This article was originally published by Radio Free Asia and is reprinted with permission.
The U.S. House of Representatives on Tuesday approved a bill requiring a tougher response from the Trump administration to China’s crackdown on Uyghur Muslims in the Xinjiang Uyghur Autonomous Region (XUAR), including sanctions on officials responsible for abuses.
The Uyghur Human Rights Policy Act, which was passed 407-1 in the Democratic Party-controlled House, requires U.S. President Donald Trump to condemn Chinese abuses in Xinjiang and call for the closure of mass detention camps where authorities in the XUAR are believed to have held 1.8 million Uyghurs and other Muslim minorities since April 2017.
The legislation, which passed the Senate in September, calls for sanctions on XUAR Communist Party Secretary Chen Quanguo, seen as the architect of the mass internment policy.
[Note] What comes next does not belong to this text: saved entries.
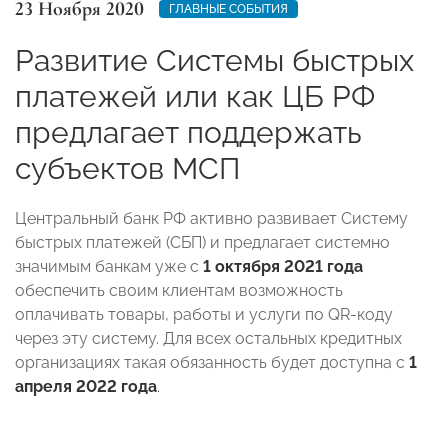
23 Ноября 2020
ГЛАВНЫЕ СОБЫТИЯ
Развитие Системы быстрых
платежей или как ЦБ РФ
предлагает поддержать
субъектов МСП
Центральный банк РФ активно развивает Систему
быстрых платежей (СБП) и предлагает системно
значимым банкам уже с
1 октября 2021 года
обеспечить своим клиентам возможность
оплачивать товары, работы и услуги по QR-коду
через эту систему. Для всех остальных кредитных
организациях такая обязанность будет доступна с
1
апреля 2022 года
.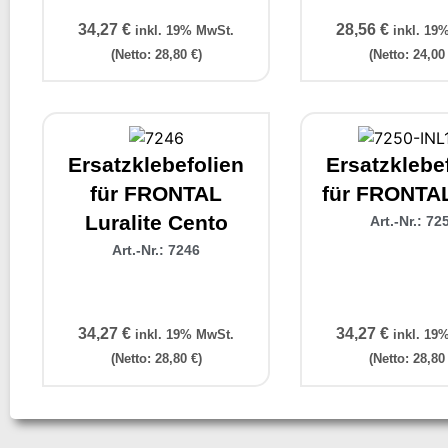
34,27
€
28,56
€
inkl. 19% MwSt.
inkl. 19
(Netto:
28,80
€
)
(Netto:
24,0
Ersatzklebefolien
Ersatzklebe
für FRONTAL
für FRONTA
Luralite Cento
Art.-Nr.: 72
Art.-Nr.: 7246
34,27
€
34,27
€
inkl. 19% MwSt.
inkl. 19
(Netto:
28,80
€
)
(Netto:
28,8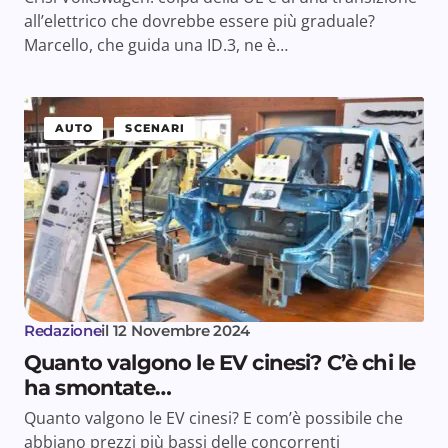
all’elettrico che dovrebbe essere più graduale?
Marcello, che guida una ID.3, ne è…
AUTO
SCENARI
Redazione
il
12 Novembre 2024
Quanto valgono le EV cinesi? C’è chi le
ha smontate…
Quanto valgono le EV cinesi? E com’è possibile che
abbiano prezzi più bassi delle concorrenti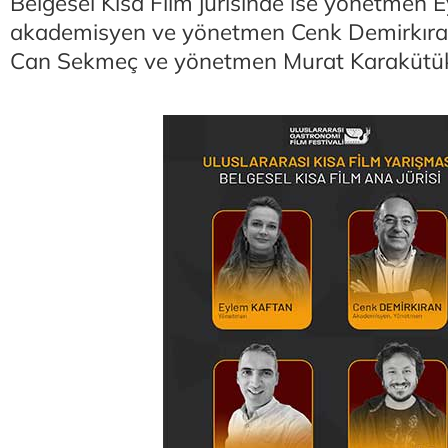
Belgesel Kısa Film jürisinde ise yönetmen 
akademisyen ve yönetmen Cenk Demirkıran
Can Sekmeç ve yönetmen Murat Karakütük 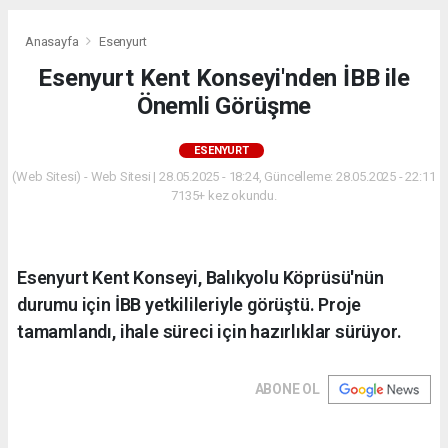
Anasayfa
Esenyurt
Esenyurt Kent Konseyi'nden İBB ile
Önemli Görüşme
ESENYURT
(Web Sitesi) - Web Sitesi | 28.05.2025 - 18:24, Güncelleme: 28.05.2025 - 22:11
7135+ kez okundu.
Esenyurt Kent Konseyi, Balıkyolu Köprüsü'nün
durumu için İBB yetkilileriyle görüştü. Proje
tamamlandı, ihale süreci için hazırlıklar sürüyor.
ABONE OL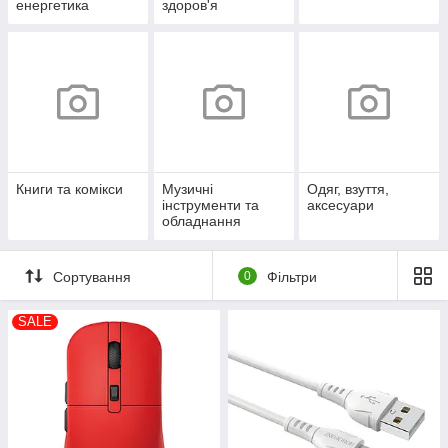
енергетика
здоров'я
Книги та комікси
Музичні
Одяг, взуття,
інструменти та
аксесуари
обладнання
Сортування
0
Фільтри
SALE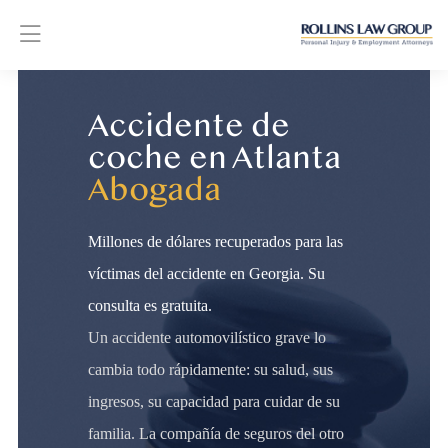
Accidente de
coche en Atlanta
Abogada
Millones de dólares recuperados para las
víctimas del accidente en Georgia. Su
consulta es gratuita.
Un accidente automovilístico grave lo
cambia todo rápidamente: su salud, sus
ingresos, su capacidad para cuidar de su
familia. La compañía de seguros del otro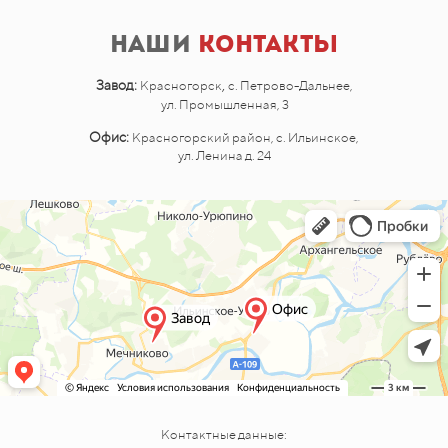
Наши
контакты
,
Завод:
Красногорск
с. Петрово-Дальнее,
ул. Промышленная, 3
Офис:
Красногорский район, с. Ильинское,
ул. Ленина д. 24
Контактные данные: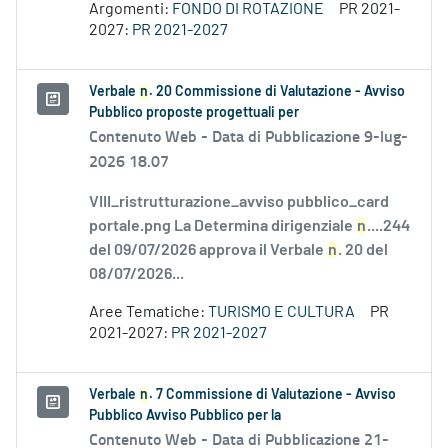
Argomenti:
FONDO DI ROTAZIONE
PR 2021-
2027:
PR 2021-2027
Verbale
n
. 20 Commissione di Valutazione - Avviso
Pubblico proposte progettuali per
Contenuto Web -
Data di Pubblicazione 9-lug-
2026 18.07
VIII_ristrutturazione_avviso pubblico_card
portale.png La Determina dirigenziale
n
....244
del 09/07/2026 approva il Verbale
n
. 20 del
08/07/2026...
Aree Tematiche:
TURISMO E CULTURA
PR
2021-2027:
PR 2021-2027
Verbale
n
. 7 Commissione di Valutazione - Avviso
Pubblico Avviso Pubblico per la
Contenuto Web -
Data di Pubblicazione 21-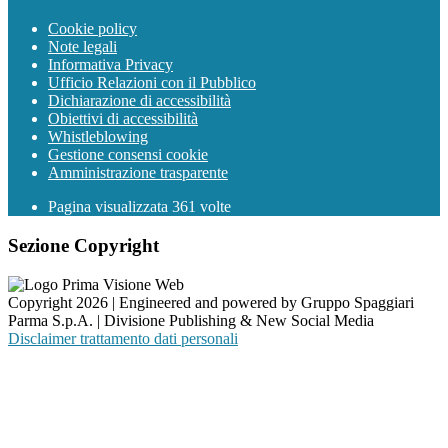
Cookie policy
Note legali
Informativa Privacy
Ufficio Relazioni con il Pubblico
Dichiarazione di accessibilità
Obiettivi di accessibilità
Whistleblowing
Gestione consensi cookie
Amministrazione trasparente
Pagina visualizzata
361
volte
Sezione Copyright
Copyright 2026 | Engineered and powered by Gruppo Spaggiari
Parma S.p.A. | Divisione Publishing & New Social Media
Disclaimer trattamento dati personali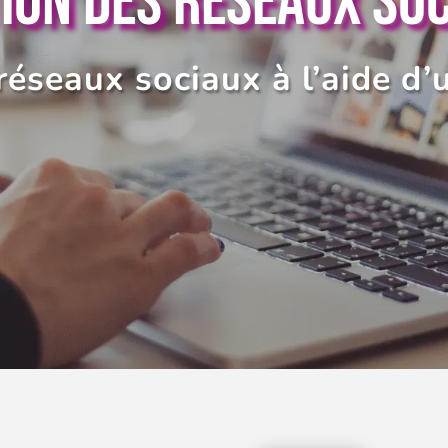
ION DES RÉSEAUX SO
éseaux sociaux à l’aide d’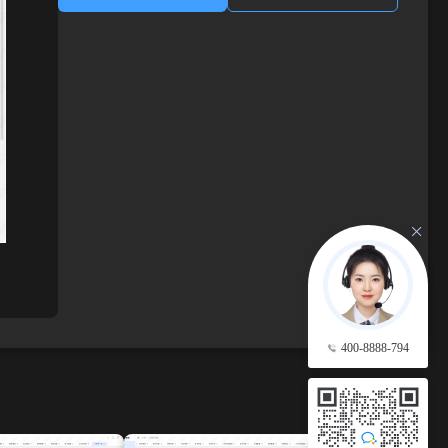
400-8888-794
查看更多 →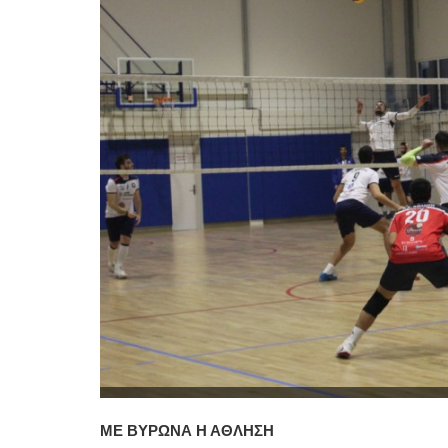
ΜΕ ΒΥΡΩΝΑ Η ΑΘΛΗΣΗ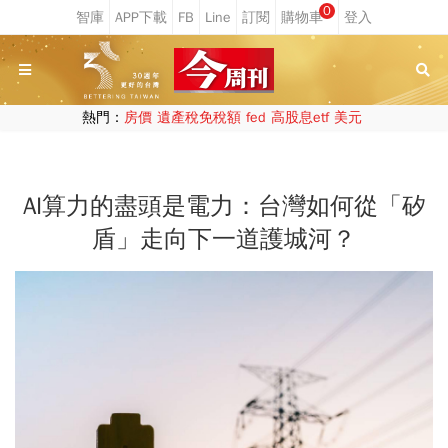
0
熱門：
房價
遺產稅免稅額
fed
高股息etf
美元
AI算力的盡頭是電力：台灣如何從「矽
盾」走向下一道護城河？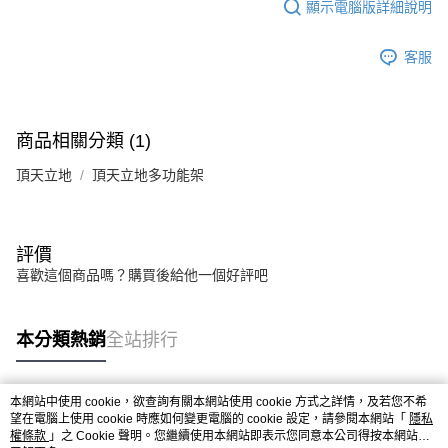
顯示電腦版詳細說明
客服
商品相關分類 (1)
頂天立地
頂天立地多功能架
評價
喜歡這個商品嗎？購買後給他一個好評吧
本分類熱銷
全站排行
本網站中使用 cookie，欲查詢有關本網站使用 cookie 方式之詳情，及若您不希
熱門標籤
望在電腦上使用 cookie 時應如何變更電腦的 cookie 設定，請參閱本網站「
隱私
權條款
」之 Cookie 聲明。您繼續使用本網站即表示您同意本公司得按本網站使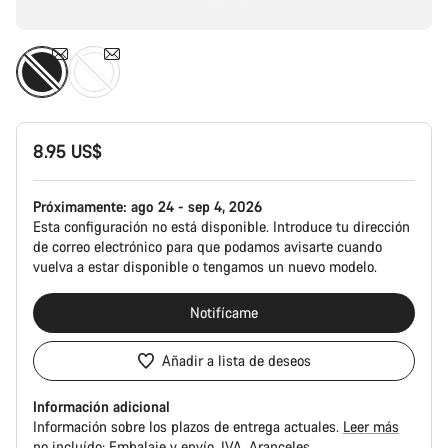
8.95 US$
Próximamente:
ago 24 - sep 4, 2026
Esta configuración no está disponible. Introduce tu dirección
de correo electrónico para que podamos avisarte cuando
vuelva a estar disponible o tengamos un nuevo modelo.
Notifícame
Añadir a lista de deseos
Información adicional
Información sobre los plazos de entrega actuales.
Leer más
no incluído:
Embalaje y envío
IVA
Aranceles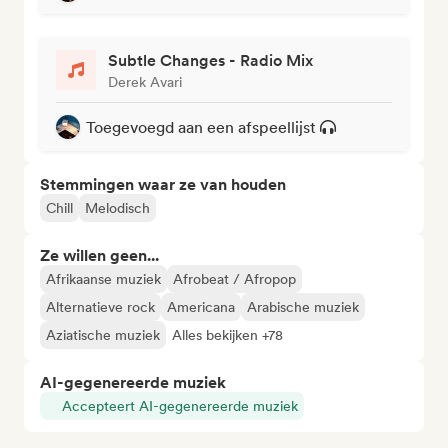
Subtle Changes - Radio Mix
Derek Avari
Toegevoegd aan een afspeellijst
Stemmingen waar ze van houden
Chill
Melodisch
Ze willen geen...
Afrikaanse muziek
Afrobeat / Afropop
Alternatieve rock
Americana
Arabische muziek
Aziatische muziek
Alles bekijken +78
AI-gegenereerde muziek
Accepteert AI-gegenereerde muziek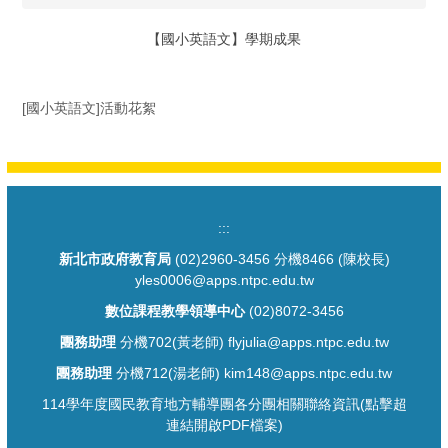
【國小英語文】學期成果
[國小英語文]活動花絮
:::
新北市政府教育局
(02)2960-3456 分機8466 (陳校長)
yles0006@apps.ntpc.edu.tw
數位課程教學領導中心
(02)8072-3456
團務助理
分機702(黃老師) flyjulia@apps.ntpc.edu.tw
團務助理
分機712(湯老師) kim148@apps.ntpc.edu.tw
114學年度國民教育地方輔導團各分團相關聯絡資訊(點擊超
連結開啟PDF檔案)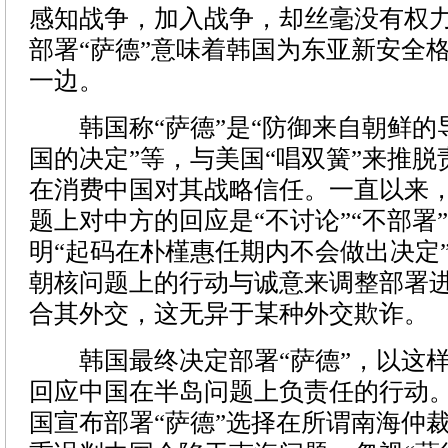
感知战争，加入战争，却丝毫没有权
部署“萨德”意味着韩国为东亚新安全
一边。
韩国称“萨德”是“防御来自朝鲜的导
国的决定”等，与美国“唱双簧”来推
在消费中国对其战略信任。一直以来，
题上对中方的回应是“不讨论”“不部署”
明“起码在朴槿惠任期内不会做出决定
朝核问题上的行动与诚意来调整部署进
合其外交，这无异于某种外交欺诈。
韩国最终决定部署“萨德”，以这样
回应中国在半岛问题上负责任的行动
国宣布部署“萨德”选择在所谓南海仲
An amended version of the bill still has to be approved by the Senate before being sent to Trump.
The Uyghur Human Rights Project, an advocacy group, applauded the vote and urged swift enactment of the bill, which it called “an important signal to Beijing that the international community is not ignoring the crimes against humanity taking place in East Turkestan.”
“We are grateful to both the Senate and the House for demonstrating strong bipartisan cooperation in addressing the agony of the Uyghurs,” said UHRP Executive Director Omer Kanat.
“Each and every speech on the House floor tonight was a forceful indictment of crimes against humanity. Tonight’s action gives Uyghurs hope,” he said in a statement.
U.S. Senators Marco Rubio and Bob Menendez, who introduced an earlier version of the bill in January, said they hoped to get the bill to Trump’s desk soon.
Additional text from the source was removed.